Ада не отвечает, в трубке слышно, как она чиркает спичку за спичкой," прикуривает.
— Не пугай ты меня, терпеть не могу шантажисток.— Сигарета, видимо, несколько умеряет ее гнев.— Что ж, детка, если решила твердо, приходи завтра до девяти. Будешь первой. Привет.
Она кладет трубку.
Хорошо, приду. Все вытерплю. И тогда будет поставлена точка. На веки вечные.

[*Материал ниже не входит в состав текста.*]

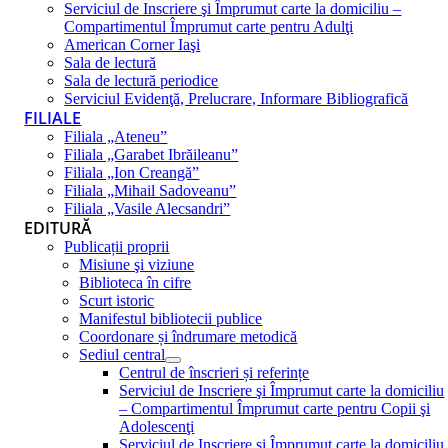
Serviciul de Inscriere şi Împrumut carte la domiciliu –
Compartimentul Împrumut carte pentru Adulţi
American Corner Iaşi
Sala de lectură
Sala de lectură periodice
Serviciul Evidenţă, Prelucrare, Informare Bibliografică
FILIALE
Filiala „Ateneu”
Filiala „Garabet Ibrăileanu”
Filiala „Ion Creangă”
Filiala „Mihail Sadoveanu”
Filiala „Vasile Alecsandri”
EDITURĂ
Publicații proprii
Misiune şi viziune
Biblioteca în cifre
Scurt istoric
Manifestul bibliotecii publice
Coordonare și îndrumare metodică
Sediul central
Centrul de înscrieri și referințe
Serviciul de Inscriere şi Împrumut carte la domiciliu
– Compartimentul Împrumut carte pentru Copii şi
Adolescenţi
Serviciul de Inscriere şi Împrumut carte la domiciliu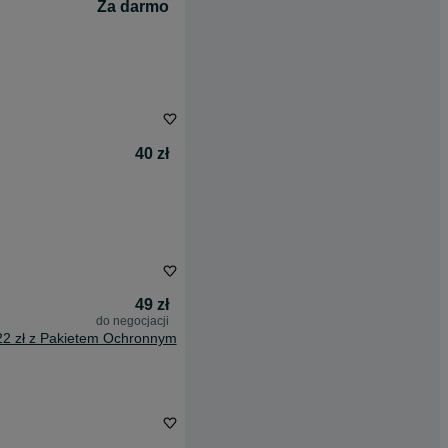
Za darmo
40 zł
49 zł
do negocjacji
22 zł z Pakietem Ochronnym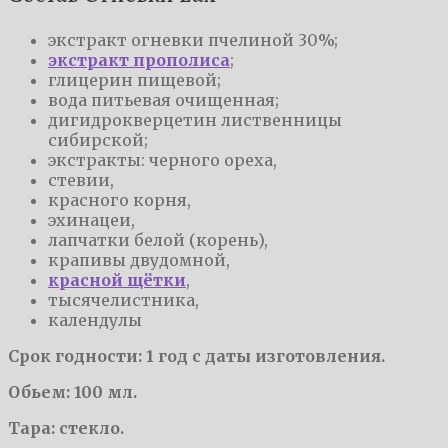
экстракт огневки пчелиной 30%;
экстракт прополиса
;
глицерин пищевой;
вода питьевая очищенная;
дигидрокверцетин лиственницы
сибирской;
экстракты: черного ореха,
стевии,
красного корня,
эхинацеи,
лапчатки белой (корень),
крапивы двудомной,
красной щётки
,
тысячелистника,
календулы
Срок годности: 1 год с даты изготовления.
Обьем: 100 мл.
Тара: стекло.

Юле обводит глазами комнату, которая ей все равно мила, хотя здесь нет и не будет больше Таураса. В комнате ничего ценного — самая необходимая мебель серийного производства, пол покрашен в коричневый цвет, на окне бордовые занавески с крупным черным узором, о таких мечтала она еще в детстве, увидев их в Доме культуры; правда, пришлось долго уговаривать Таураса, пока согласился. Сколько тут еще осталось его вещей! Книги, зимнее пальто в прихожей. Раньше как-то не бросалось в глаза, а теперь, когда должен прийти... Боже, боже...
Только бы не стало плохо в присутствии Паулюса.
Она так истосковалась тогда по Таурасу, что, когда он вернулся, ничего не стала расспрашивать о двух месяцах, которые он провел в доме Даниэле. Казался совершенно больным, но, слава богу, не пустился в оправдания, сказал только:
— Без тебя я не я. Какой-то выдуманный робот, автомат. Злыми людьми изобретенный.
Ладно, решила тогда Юле, я и впредь буду хохотушкой, которую ты любил, никогда не устающей подругой, готовой удовлетворить все твои желания, и буду счастлива, видя тебя веселым и работающим.
И ни единого упрека!
Она потихоньку радовалась, наблюдая, как Таурас по утрам усердно делает зарядку, как, вернувшись с работы, кидается к книгам, рассуждает о них, помогая ей стряпать на кухне, старается меньше курить и уже в постели долго рассказывает, что бы он хотел написать.
— Возьми и запиши все, что говоришь,— несмело посоветовала однажды Юле.— Не знаю, как покажется другим, но мне все это безумно интересно. Ведь со временем сам забудешь.
— И не жалко. То, что должно остаться, останется.
— А хочешь, я буду записывать? Ну, конспектировать...
— Что? Сюжеты? — Таурас уперся локтем в подушку и попытался в темноте рассмотреть ее лицо.— Да не нужны они мне! Спасибо тебе, воробушек!